Here the job is to print all of the entries below verbatim and leave out any picture.
*** Opening INPUT RECORDS ***
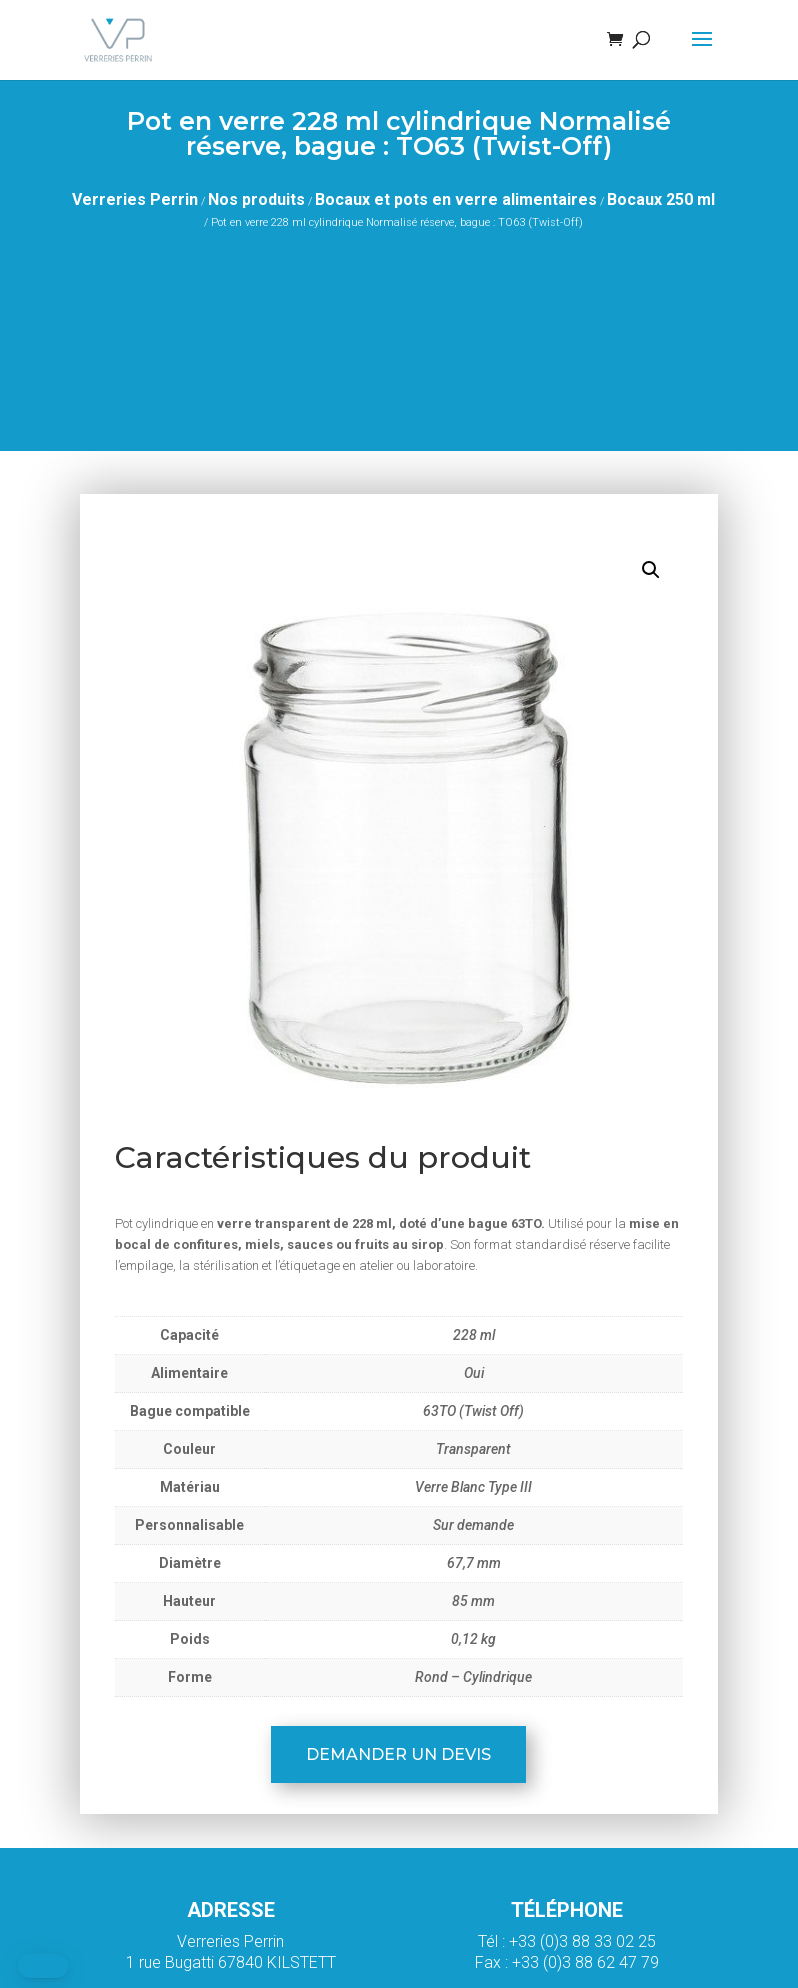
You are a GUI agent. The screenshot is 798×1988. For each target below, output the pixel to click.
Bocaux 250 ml (661, 199)
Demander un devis (398, 1754)
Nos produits (256, 199)
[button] (651, 570)
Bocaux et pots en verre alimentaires (456, 199)
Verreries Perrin (135, 199)
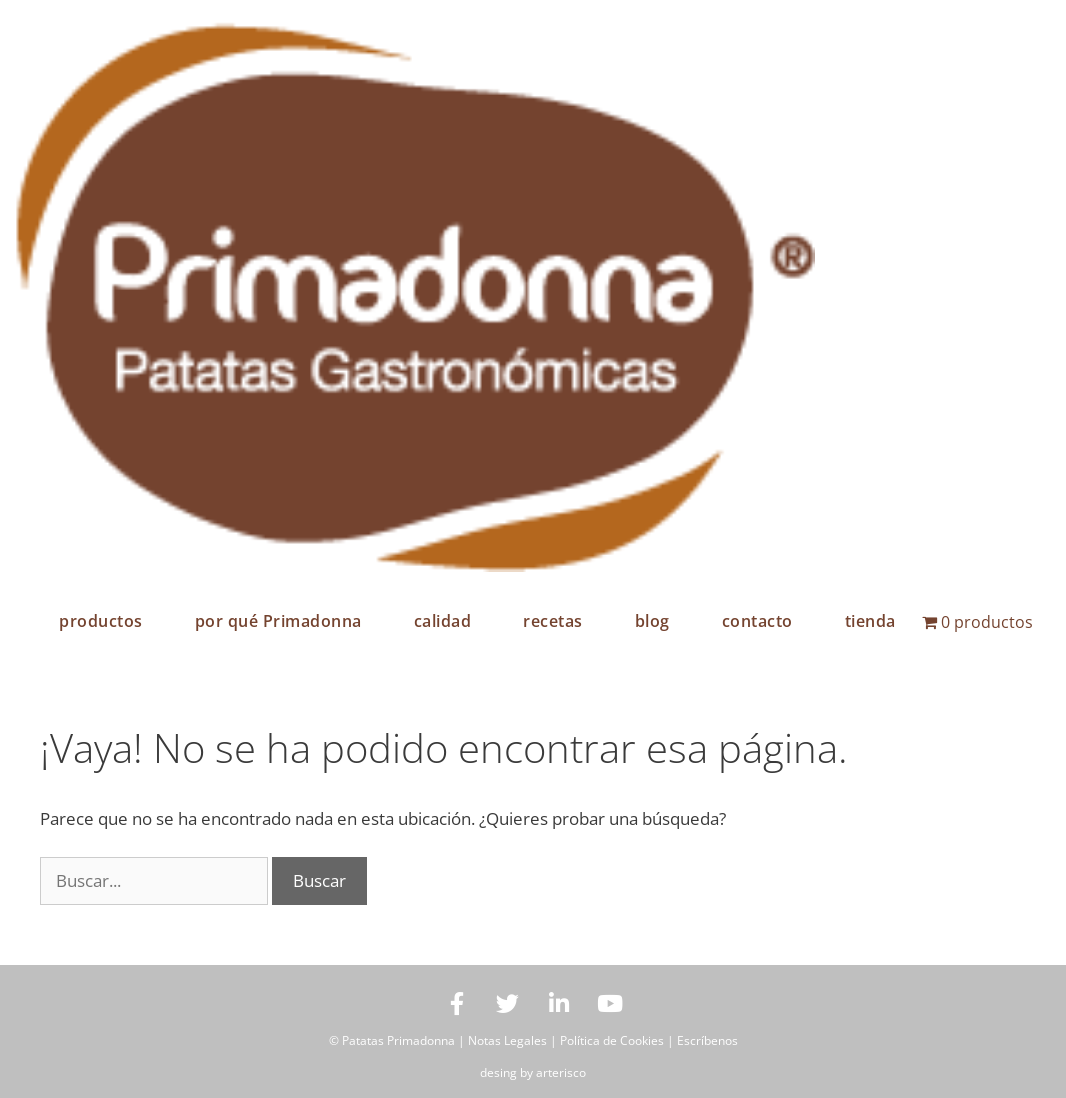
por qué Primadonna (278, 621)
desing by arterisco (533, 1072)
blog (652, 621)
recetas (553, 621)
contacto (757, 621)
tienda (870, 621)
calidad (443, 621)
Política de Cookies (612, 1040)
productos (101, 621)
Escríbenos (707, 1040)
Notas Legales (507, 1040)
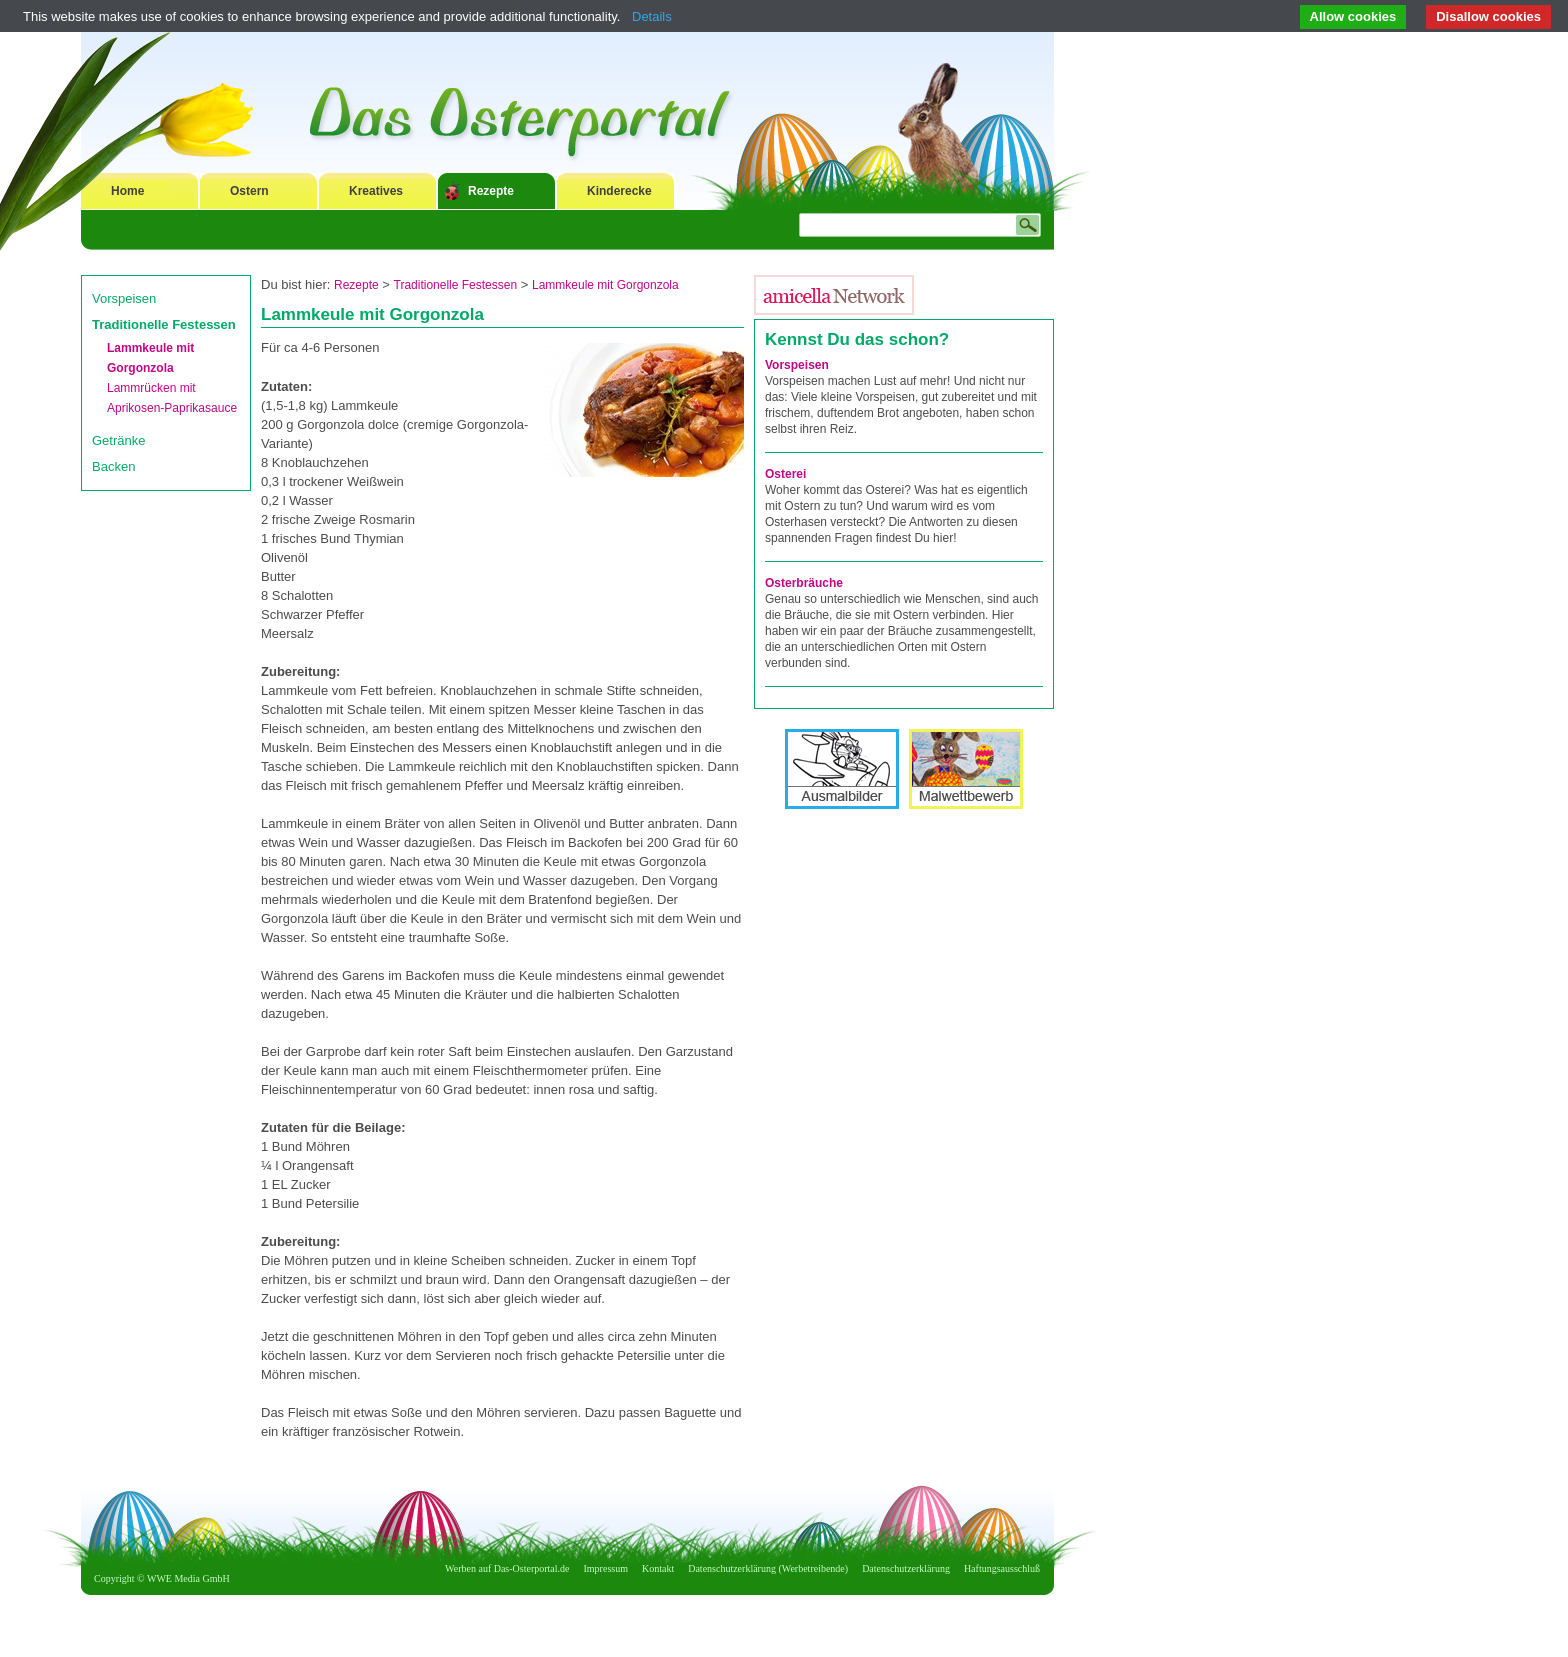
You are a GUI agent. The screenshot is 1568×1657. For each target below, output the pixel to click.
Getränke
*** Closing INPUT RECORDS ***
* _RESPONSE TO THE EXERCISE_
You are a GUI agent. The screenshot is 798×1988. For each target below, output the pixel to click.
Bocaux 250 ml (661, 199)
Demander un devis (398, 1754)
Nos produits (256, 199)
[button] (651, 570)
Bocaux et pots en verre alimentaires (456, 199)
Verreries Perrin (135, 199)
por qué Primadonna (278, 621)
desing by arterisco (533, 1072)
blog (652, 621)
recetas (553, 621)
contacto (757, 621)
tienda (870, 621)
calidad (443, 621)
Política de Cookies (612, 1040)
productos (101, 621)
Escríbenos (707, 1040)
Notas Legales (507, 1040)
You are a GUI agent. The screenshot is 1568×1657. For each target below, output the pixel to click.
Getränke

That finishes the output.